Data items:
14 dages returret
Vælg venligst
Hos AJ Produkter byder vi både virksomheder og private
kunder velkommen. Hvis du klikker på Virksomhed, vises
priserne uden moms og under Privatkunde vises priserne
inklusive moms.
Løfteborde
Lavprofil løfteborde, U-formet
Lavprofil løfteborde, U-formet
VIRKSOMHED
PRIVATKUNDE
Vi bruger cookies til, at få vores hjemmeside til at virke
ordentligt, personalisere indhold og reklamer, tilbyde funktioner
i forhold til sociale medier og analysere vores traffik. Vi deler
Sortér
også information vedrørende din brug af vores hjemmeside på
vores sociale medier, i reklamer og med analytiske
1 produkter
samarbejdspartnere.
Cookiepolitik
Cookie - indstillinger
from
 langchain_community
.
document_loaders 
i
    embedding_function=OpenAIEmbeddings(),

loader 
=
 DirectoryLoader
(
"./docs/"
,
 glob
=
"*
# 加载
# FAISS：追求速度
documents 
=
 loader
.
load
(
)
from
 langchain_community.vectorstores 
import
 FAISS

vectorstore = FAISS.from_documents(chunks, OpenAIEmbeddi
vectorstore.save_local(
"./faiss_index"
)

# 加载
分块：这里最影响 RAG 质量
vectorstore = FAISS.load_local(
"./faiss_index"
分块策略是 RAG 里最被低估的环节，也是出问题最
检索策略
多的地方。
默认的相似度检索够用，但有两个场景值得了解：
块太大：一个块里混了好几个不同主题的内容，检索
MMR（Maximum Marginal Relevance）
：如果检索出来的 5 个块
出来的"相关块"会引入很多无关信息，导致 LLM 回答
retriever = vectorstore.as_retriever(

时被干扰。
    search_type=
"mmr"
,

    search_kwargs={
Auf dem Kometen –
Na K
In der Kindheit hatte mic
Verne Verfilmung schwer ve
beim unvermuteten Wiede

**What is being asked**
Reproduce every line of the records containing the string "vises".

**Task result**
kunder velkommen. Hvis du klikker på Virksomhed, vises
priserne uden moms og under Privatkunde vises priserne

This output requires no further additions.